● **Record set**:
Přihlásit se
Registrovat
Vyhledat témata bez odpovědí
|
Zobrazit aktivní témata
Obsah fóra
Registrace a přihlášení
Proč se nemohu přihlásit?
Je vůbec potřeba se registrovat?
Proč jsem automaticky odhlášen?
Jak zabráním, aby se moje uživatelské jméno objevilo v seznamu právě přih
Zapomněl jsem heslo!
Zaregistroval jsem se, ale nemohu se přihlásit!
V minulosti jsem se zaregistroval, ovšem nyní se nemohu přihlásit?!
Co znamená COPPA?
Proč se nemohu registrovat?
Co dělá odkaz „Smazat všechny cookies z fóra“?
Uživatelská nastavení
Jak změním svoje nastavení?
* * *
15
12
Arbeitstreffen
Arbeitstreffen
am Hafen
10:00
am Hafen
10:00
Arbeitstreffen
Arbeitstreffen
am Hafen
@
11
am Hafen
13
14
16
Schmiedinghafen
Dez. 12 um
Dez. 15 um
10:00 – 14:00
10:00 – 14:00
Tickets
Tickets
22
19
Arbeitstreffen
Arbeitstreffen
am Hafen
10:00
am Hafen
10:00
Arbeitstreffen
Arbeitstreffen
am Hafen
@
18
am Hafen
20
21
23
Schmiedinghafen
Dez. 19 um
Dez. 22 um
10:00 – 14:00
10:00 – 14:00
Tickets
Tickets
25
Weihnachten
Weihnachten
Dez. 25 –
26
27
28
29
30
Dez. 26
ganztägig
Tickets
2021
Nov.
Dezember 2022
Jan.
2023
---
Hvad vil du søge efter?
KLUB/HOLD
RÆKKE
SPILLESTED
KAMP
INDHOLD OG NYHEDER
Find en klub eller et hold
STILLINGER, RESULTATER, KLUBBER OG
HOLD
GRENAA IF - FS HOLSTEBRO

● **Work to be completed**: For the lines above, output exactly those from the line containing "Přihlásit se" through the line containing "V minulosti jsem", and skip the others.

● **Answer box**:
Přihlásit se
Registrovat
Vyhledat témata bez odpovědí
|
Zobrazit aktivní témata
Obsah fóra
Registrace a přihlášení
Proč se nemohu přihlásit?
Je vůbec potřeba se registrovat?
Proč jsem automaticky odhlášen?
Jak zabráním, aby se moje uživatelské jméno objevilo v seznamu právě přih
Zapomněl jsem heslo!
Zaregistroval jsem se, ale nemohu se přihlásit!
V minulosti jsem se zaregistroval, ovšem nyní se nemohu přihlásit?!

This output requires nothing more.